- Tsel
- Coordinates: 53°23′41″N 28°27′25″E﻿ / ﻿53.39472°N 28.45694°E
- Country: Belarus
- Region: Mogilev Region
- District: Asipovichy District
- Time zone: UTC+3 (MSK)

= Tsel, Asipovichy district =

Village in Mogilev Region, Belarus

Tsel (Цэль; Цель) is a village in Asipovichy District, Mogilev Region, Belarus. It is administratively part of Pratasevichy selsoviet. It is situated on the Svislach River, roughly 20 km northwest of Asipovichy and 90 km southeast of Minsk.

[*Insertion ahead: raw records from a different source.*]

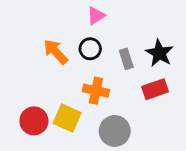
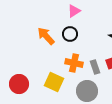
gray rectangle: (126, 59) -> (95, 67), moved
red circle: (34, 121) -> (19, 84), moved

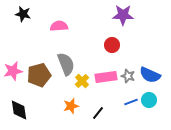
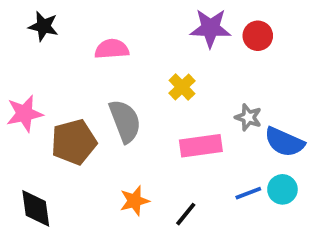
purple star: (123, 15) -> (210, 28), moved
red circle: (112, 45) -> (258, 36), moved
pink star: (13, 71) -> (24, 114), moved
gray star: (128, 76) -> (248, 117), moved
yellow cross: (82, 81) -> (182, 87), moved

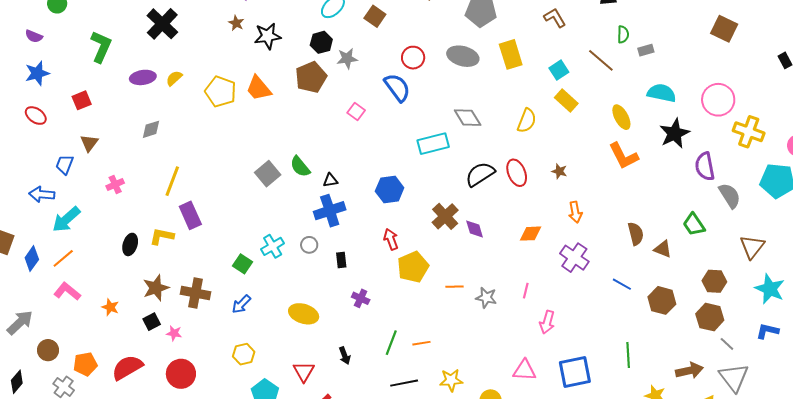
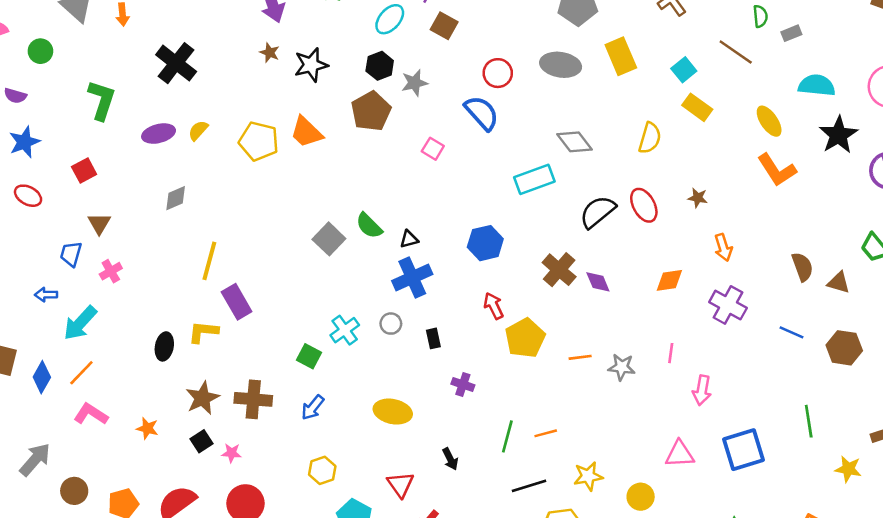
pink cross: (115, 184) -> (111, 271), moved
blue arrow: (42, 194) -> (46, 295), size x0.7

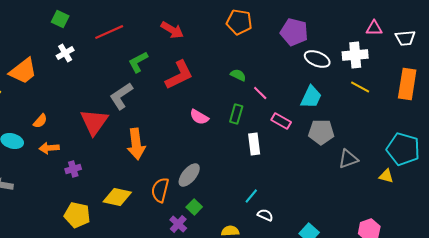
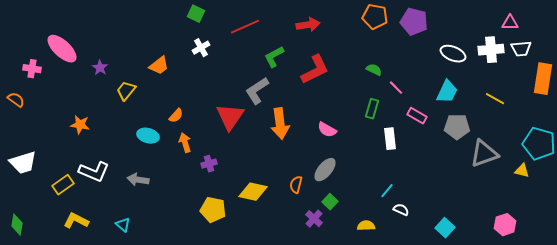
red arrow: (172, 30) -> (308, 25), turned -40
purple pentagon: (294, 32) -> (414, 22), moved
white trapezoid: (405, 38) -> (521, 49), moved
orange trapezoid: (23, 71) -> (159, 66), size x0.7
yellow line: (360, 87) -> (495, 99), moved
pink semicircle: (199, 117) -> (327, 130), moved
orange arrow: (136, 144) -> (280, 124), moved
orange arrow: (49, 148) -> (185, 143), turned 78
gray triangle: (348, 159) -> (484, 154), size x1.4
orange semicircle: (160, 190) -> (296, 185), size x0.7

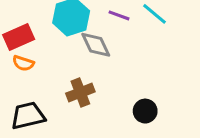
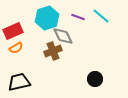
orange semicircle: (23, 63) -> (16, 48), turned -48
brown cross: (80, 93) -> (53, 51), moved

The village includes a primary and secondary school and is the location of dachas of Minsk and Asipovichy residents.

== History ==
Tsel, whose name literally means "target", was founded as a military base of the Red Army in 1936. A missile battalion from Klintsy was based in Tsel during the Soviet period. When the 22nd Missile Brigade relocated from Hungary to Belarus, it took over the base at Tsel. A village was built to house the families of the servicemen; servicemen and their families together numbered 1,500. The 465th Missile Brigade took over the base when the 22nd Brigade was disbanded in 2005. The base was abandoned in 2018 after the 465th relocated to the Yuzhny military base on the outskirts of Asipovichy. In early June 2023 refurbishment efforts began at the base, identified by analysts as efforts to house Russian troops.